As we get ramped up on our own ROS environment, we've found the tf2 implementation extremely hard to understand. So this is a bit of a plea for folks who understand it well, to improve the tutorials, provide implementations of complete tf2 framework doing useful things, and a more up-front explanation of how it is implemented, why it is implemented that way and meant to work.
Let me say at the outset, this is meant to be wholly constructive. The amount of work that has gone into these packages and their documentation is extraordinary and we are wholly thankful for all of it. When we have a better understanding, we'll be in a better place to make contributions ourselves. But until then, we're asking for some help.
The concepts of reference frames in general, the REPs for ROS conventions, and the need for them is clear enough.
The rub is in exactly how one implements tf2 to provide utility in transforming a point, pose, vector, or arrays of any of these, between any two arbitrary reference frames quickly and seamlessly.
The basic tutorials here provide a nice gentle introduction to the mechanics. But I think the broadcaster example is confusing to first-time users in that it does not clearly introduce the tf2 library along the lines of the other turtle_sim tutorials. For example, rather than creating a transform from a pose message with little explanation as to why, it might be clearer, to set the problem up a bit first. Explain that turtle1 will be driven around using key-board commands and its location will be calculating using odometery and reported as a Pose message in the odom frame. Then, the broadcaster is implemented explicitly to define the transform between the odom and base_link frames.

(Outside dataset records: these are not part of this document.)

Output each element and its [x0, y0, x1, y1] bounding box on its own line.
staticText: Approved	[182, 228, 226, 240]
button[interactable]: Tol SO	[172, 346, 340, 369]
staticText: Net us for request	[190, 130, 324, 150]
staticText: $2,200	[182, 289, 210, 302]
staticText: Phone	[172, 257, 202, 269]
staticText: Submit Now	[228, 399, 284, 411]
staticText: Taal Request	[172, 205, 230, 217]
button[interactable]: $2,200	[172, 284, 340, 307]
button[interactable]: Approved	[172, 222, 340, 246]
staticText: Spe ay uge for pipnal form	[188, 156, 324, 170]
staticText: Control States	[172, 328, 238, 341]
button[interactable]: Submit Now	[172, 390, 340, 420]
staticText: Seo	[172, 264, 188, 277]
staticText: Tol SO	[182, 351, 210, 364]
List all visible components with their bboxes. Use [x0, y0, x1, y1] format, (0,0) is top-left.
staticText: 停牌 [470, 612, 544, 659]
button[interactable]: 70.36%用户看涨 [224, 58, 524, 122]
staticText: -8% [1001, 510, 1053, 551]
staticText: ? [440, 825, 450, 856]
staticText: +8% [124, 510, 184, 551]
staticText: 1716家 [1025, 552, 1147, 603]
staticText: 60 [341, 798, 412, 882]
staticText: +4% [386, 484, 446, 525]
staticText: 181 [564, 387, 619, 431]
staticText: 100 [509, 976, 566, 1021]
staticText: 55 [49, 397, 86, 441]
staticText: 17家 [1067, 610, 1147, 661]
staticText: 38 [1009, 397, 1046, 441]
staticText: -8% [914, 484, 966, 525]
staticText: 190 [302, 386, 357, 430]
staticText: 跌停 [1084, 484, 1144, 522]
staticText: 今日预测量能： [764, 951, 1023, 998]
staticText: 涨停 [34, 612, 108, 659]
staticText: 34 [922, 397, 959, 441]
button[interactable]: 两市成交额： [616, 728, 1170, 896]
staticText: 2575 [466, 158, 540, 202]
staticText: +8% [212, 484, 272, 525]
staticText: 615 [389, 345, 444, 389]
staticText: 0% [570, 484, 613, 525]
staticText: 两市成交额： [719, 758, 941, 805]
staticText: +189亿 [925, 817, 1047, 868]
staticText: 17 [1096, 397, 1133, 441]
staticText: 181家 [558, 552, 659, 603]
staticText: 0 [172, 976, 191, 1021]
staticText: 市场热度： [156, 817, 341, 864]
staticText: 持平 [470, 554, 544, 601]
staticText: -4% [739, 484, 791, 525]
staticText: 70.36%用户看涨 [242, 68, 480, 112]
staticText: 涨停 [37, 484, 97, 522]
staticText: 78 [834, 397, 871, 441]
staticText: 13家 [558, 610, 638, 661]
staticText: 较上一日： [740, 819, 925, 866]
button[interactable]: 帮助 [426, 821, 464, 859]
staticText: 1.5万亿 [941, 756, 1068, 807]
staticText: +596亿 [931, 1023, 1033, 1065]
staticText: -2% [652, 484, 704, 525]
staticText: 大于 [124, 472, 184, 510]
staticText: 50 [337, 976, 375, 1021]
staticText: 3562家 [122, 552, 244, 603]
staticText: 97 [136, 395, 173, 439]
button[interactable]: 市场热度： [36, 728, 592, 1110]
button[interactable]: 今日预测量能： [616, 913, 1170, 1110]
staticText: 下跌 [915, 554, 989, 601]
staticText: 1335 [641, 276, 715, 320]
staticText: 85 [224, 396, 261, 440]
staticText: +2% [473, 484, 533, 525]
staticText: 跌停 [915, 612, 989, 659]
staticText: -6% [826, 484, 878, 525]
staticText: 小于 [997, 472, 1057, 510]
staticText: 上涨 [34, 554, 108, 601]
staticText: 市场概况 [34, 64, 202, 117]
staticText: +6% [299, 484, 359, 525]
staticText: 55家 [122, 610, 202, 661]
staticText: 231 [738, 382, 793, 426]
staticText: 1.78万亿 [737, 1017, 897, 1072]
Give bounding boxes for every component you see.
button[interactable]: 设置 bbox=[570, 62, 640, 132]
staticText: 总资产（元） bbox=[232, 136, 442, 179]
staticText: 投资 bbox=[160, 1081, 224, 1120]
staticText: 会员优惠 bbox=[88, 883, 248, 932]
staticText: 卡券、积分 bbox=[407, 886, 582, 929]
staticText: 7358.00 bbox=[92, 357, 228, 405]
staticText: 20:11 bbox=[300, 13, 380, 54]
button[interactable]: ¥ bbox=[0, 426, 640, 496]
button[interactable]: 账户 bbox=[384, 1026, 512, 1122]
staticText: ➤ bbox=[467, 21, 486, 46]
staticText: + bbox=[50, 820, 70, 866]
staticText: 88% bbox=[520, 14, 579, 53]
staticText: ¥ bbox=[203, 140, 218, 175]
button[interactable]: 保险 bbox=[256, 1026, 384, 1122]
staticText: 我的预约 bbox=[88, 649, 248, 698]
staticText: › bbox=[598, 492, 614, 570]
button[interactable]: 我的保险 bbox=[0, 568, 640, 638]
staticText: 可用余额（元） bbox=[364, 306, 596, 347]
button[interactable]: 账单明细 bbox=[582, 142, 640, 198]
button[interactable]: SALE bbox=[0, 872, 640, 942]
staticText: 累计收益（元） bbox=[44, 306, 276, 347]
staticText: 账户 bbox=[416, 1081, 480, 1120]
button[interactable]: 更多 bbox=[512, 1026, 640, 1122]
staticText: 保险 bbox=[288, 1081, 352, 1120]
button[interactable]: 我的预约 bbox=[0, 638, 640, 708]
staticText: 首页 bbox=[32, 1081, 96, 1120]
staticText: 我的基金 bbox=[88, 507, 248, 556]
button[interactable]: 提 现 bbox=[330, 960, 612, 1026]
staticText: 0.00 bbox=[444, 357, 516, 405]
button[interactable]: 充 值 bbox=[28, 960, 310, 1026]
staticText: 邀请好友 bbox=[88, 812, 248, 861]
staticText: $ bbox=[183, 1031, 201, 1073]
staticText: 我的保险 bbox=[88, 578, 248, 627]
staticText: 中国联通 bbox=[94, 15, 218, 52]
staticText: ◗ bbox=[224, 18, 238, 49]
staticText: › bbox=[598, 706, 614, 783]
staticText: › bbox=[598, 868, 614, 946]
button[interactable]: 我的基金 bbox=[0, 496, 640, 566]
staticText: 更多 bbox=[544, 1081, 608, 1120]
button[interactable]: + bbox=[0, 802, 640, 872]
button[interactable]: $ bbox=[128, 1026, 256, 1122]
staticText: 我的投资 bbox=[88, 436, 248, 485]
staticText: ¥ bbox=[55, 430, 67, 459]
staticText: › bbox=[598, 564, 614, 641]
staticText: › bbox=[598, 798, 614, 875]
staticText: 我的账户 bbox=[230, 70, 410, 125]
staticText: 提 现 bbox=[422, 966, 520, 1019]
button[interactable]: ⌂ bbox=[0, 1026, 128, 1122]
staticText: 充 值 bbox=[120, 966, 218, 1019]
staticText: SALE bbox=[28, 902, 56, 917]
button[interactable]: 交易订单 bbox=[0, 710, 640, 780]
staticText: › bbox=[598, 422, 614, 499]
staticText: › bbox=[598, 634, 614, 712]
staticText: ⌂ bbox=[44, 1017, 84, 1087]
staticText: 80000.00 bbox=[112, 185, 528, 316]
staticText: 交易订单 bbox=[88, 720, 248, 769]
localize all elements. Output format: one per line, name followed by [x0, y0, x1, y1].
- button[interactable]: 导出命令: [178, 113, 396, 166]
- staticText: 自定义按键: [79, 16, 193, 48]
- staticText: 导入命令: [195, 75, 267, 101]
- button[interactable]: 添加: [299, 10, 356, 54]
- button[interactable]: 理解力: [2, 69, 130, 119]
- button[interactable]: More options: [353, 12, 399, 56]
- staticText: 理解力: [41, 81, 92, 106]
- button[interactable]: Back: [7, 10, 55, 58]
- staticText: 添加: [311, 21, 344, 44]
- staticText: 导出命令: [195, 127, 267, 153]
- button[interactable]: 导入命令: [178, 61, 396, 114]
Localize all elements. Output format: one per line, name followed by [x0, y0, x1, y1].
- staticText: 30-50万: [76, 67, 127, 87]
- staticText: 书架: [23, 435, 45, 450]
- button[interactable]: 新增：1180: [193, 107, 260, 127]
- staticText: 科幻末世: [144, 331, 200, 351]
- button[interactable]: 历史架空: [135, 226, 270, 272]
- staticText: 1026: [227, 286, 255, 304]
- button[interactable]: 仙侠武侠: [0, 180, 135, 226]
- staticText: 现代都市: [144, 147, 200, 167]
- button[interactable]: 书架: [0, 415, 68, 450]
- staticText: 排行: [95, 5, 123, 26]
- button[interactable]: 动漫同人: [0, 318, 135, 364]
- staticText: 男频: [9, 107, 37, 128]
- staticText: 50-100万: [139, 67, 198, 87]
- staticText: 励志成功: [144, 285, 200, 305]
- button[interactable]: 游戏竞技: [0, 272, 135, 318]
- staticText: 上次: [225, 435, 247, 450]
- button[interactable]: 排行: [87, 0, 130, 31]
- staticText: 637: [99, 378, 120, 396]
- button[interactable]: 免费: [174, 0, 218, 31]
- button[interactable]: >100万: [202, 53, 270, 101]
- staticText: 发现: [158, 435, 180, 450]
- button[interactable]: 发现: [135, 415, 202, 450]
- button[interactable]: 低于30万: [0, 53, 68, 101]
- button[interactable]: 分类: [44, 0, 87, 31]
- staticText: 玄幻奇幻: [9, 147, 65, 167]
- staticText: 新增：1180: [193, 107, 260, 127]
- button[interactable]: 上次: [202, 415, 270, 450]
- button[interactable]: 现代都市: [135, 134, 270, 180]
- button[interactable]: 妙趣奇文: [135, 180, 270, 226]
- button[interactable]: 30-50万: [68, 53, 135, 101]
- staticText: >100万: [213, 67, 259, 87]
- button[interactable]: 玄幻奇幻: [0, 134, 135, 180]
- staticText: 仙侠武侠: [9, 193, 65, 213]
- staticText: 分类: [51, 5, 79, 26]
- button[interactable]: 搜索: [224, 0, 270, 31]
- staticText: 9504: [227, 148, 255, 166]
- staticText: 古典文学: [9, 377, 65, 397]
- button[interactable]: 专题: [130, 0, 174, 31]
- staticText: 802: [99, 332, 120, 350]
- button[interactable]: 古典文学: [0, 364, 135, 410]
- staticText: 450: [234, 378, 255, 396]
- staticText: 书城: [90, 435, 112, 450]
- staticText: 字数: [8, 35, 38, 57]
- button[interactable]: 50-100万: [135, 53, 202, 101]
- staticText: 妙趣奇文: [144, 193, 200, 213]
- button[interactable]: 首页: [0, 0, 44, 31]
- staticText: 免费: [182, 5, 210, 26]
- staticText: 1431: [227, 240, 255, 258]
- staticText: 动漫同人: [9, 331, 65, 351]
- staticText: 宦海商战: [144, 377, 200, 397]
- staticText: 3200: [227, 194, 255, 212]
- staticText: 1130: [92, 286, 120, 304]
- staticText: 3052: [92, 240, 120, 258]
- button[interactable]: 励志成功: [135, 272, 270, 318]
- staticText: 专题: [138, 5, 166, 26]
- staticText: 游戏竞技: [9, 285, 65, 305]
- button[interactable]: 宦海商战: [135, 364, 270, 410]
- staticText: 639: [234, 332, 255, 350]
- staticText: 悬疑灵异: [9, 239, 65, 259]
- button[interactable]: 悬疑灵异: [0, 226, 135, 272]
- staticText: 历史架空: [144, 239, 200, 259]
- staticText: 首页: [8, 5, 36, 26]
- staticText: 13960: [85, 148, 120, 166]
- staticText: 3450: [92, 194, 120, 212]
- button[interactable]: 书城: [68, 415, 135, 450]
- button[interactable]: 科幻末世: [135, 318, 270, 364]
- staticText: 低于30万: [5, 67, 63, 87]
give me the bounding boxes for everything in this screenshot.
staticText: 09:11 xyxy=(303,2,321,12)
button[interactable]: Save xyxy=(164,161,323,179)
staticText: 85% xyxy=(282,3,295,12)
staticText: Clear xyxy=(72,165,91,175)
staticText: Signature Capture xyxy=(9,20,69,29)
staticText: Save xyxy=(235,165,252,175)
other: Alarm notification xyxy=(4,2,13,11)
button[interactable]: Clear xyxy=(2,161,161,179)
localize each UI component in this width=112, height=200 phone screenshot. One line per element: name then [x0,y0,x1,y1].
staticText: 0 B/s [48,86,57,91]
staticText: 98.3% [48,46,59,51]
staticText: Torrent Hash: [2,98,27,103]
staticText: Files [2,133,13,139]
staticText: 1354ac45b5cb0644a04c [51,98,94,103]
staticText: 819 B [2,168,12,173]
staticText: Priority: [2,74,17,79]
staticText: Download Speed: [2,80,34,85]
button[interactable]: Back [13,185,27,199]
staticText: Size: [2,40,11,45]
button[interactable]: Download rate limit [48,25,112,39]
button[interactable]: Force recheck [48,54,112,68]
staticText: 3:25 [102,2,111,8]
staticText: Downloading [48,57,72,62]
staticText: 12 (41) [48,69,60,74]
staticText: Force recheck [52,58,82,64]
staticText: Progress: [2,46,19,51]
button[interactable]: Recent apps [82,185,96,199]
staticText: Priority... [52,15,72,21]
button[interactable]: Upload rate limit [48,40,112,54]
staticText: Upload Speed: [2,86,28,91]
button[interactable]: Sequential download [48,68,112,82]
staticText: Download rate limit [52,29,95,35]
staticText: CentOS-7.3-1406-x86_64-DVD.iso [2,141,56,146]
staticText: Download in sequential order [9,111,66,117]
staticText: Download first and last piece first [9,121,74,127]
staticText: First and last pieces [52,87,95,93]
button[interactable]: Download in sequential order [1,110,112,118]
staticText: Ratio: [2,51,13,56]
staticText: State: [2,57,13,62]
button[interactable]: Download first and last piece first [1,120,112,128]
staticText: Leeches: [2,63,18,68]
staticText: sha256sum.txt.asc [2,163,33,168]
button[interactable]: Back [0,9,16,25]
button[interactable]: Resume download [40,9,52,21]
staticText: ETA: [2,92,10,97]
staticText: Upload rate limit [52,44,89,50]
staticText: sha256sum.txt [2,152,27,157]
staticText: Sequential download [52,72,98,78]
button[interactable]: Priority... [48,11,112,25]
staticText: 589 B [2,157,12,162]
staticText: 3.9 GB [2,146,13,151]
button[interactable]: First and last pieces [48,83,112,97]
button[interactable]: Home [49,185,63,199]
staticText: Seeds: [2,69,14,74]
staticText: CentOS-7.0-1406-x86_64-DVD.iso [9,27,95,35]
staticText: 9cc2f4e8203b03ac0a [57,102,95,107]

The Listener is also confusing. The spawning of a new turtle simulation deserves some comment, as it is not done in most of the other tutorials. Also, the process does not explicitly define the reference frame for the position of turtle2. Given that this is a tf2 tutorial, doing so would make things more clear. Finally, although it is not part of the "listening", because this is somewhat of a contrived example, some discussion of why one is listening to the published transform and creating Twist messages from the result. Driving one turtle based on the pose of another through broadcast of a transform is just not a model that most, if anyone, would ever use, and for first timers it needs some comment.
Finally, what is perhaps most confusing and frustrating is that the tutorial doesn't actually provide an example of how to transform a Pose, Vector, Point or anything else having a reference frame into its equivalent in another reference frame. Since this is the whole point of the tf2 package it is a HUGE omission. Understanding how to do this, how to optimize it for large data sets, how to troubleshoot it - all important pieces.
There are some other things that are not explained well and leave us baffled include the following (I'll be showing my ignorance and total lack of understanding here):
It seems that tf2 is not doing the transforms itself at all, or maybe it is, but has the option of calling any of several back-end libraries (KDL, eigen linear algebra library, or the Bullet physics engine) to do the transform?. Clearly the various back-ends provide other functionality that is useful. What does one back-end do that another does not? Why would I want to chose one over another?
Why what it chosen not make one back-end the default and embed all the data conversion necessary to use it into wrapper functions allowing the ROS programmer to use native common_msgs (e.g. geometry_msgs/)? It is hard to understand why, having created a geometry_msgs/PoseStamped, upon which the rest of ROS common libraries depends, should one have to convert it to a tf2_geometry_msg/PoseStamped, or further into some other library's message type. All this data type conversion seems hugely inefficient and largely unnecessary unless you want to support all those other libraries (which most people probably don't need and can implement themselves if they do). Why was the choice made to completely redefine the geometry messages within tf2 rather than reusing the already defined ones and creating this incompatibility with the rest of ROS?
Thanks for listening. I hope this doesn't come across as a rant. And thanks again for all the fantastic work.
Originally posted by vschmidt on ROS Answers with karma: 242 on 2018-05-30
Post score: 3
Original comments
Comment by Nicolas on 2019-11-20:
I agree that the documentation needs work. People who started with tf can figure out most things, but I guess starting right away with tf2 is challenging. For the Python part, it would already help to have real auto-generated docs, e.g. on http://docs.ros.org/melodic/api/tf2_ros/html/python/tf2_ros.html .
Comment by gvdhoorn on 2019-11-20:
The infrastructure to generate the documentation would appear to all be there.
The quickest way to move this forward would be for more community contributions to add content.
Comment by bassline on 2021-10-19:
I also am learning tf2 (on Foxy) without having used tf and found the examples hard to follow, even when I had worked out the textual errors, sought guidance and then submitted fixes. I don't yet know enough to help, particularly as I am just an amateur doing this for fun.